Best For: An IPsec VPN connection will be best used for globally dispersed teams, with remote offices that need to connect to one major, central office network. The always-on nature of IPsec, as well as protocol freedom from interacting with the IP layer, also expand the use-case of the VPN to include extra capabilities such as back-up lines or data transfer.
But on the other end of the spectrum, we have the SSL VPN. Developed to truly benefit the mobile worker, SSL VPNs sought to do away with the Client approach. Since the Ipsec client approach would require users to download, install and configure a client on their machine to ensure a proper connection SSL aims to remove that initial boundary as this alone could present complications in software compatibility, or installation and implementation issues requiring technical support.
Since the SSL VPN was designed primarily for remote workers, with remote workers in mind, they of course do not require any specific client applications to be installed on the remote worker’s computer, or tablet or phone for that matter. Instead of a client, users will gain remote access through their web browser.
Generally, users will navigate their web browser to an appropriate web, or IP, address and will then be prompted to log in with their credentials. Often, users might have to download a web-browser plugin, but this will generally be a one-time, quick and easy installation never to be touched again.

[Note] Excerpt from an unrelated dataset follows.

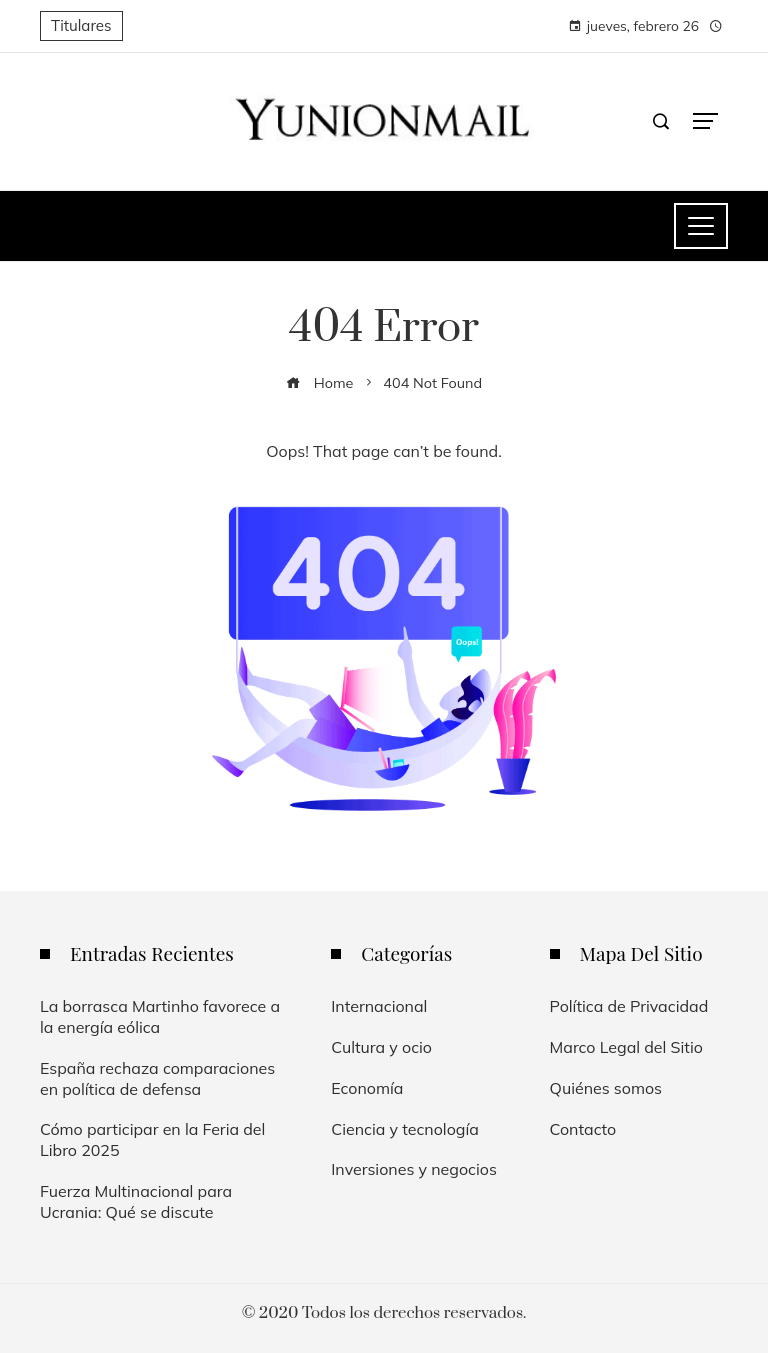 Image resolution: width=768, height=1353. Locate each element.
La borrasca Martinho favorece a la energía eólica (160, 1016)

This might also remove the need to leave your web browser open to keep the connection live.
Users do not need to have a client previously installed before their first login attempt like IPsec requires. However, this does lack some of the two-sided authentication that occurs in a IPsec connection, with a client talking to a VPN terminator on the other end.
Benefits of an SSL VPN Include:
- They do not require any specific client applications to be installed on remote workers machines, but mostly just an internet connection.

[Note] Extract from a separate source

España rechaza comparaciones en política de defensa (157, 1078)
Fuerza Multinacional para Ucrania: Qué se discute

- A business can provide granular access to only specific resources on the network through SSL VPN account setup and provisioning.
- Logging and auditing capabilities are generally built into an SSL VPN to keep a closer eye on remote worker activity.
The downsides to an SSL VPN include:
- An SSL VPN does not function in the application layer, and therefore cannot accept as many protocols as an IPsec connection.
- Security might not be as tight and closed as the authentication in an IPsec VPN.
Best For: As SSL VPNs were developed for remote or mobile workers, the best case for implementing SSL is for teams that often, but not continuously, allow remote or mobile work. Businesses that do a lot of traveling will also benefit from the sign-on nature of an SSL VPN, allowing quick yet secure access from almost any machine without downloading a client.
The Bottom Line on VPNs
Adding a VPN to your company’s network is a great way to ensure security, privacy and robust connections for the ever growing mobile workforce. Whether or not your business requires a VPN will come down to our previously listed factors, however if remote and mobile workers are common within your company then adding in a VPN should almost be a necessity. The costs and implementation process, which differs based on the type of VPN and provider, should be low enough themselves to justify the addition to your network.
And while an IPsec and SSL VPN achieve mostly the same goal, both will be utilized best in different use cases. However, that does not mean one should be employed over the other necessarily – sometimes both systems will compliment each other for their own specific use scenarios. But at the end of the day, if mobile and remote work is common for your business then a VPN is one of the easiest decisions you can make to secure your network.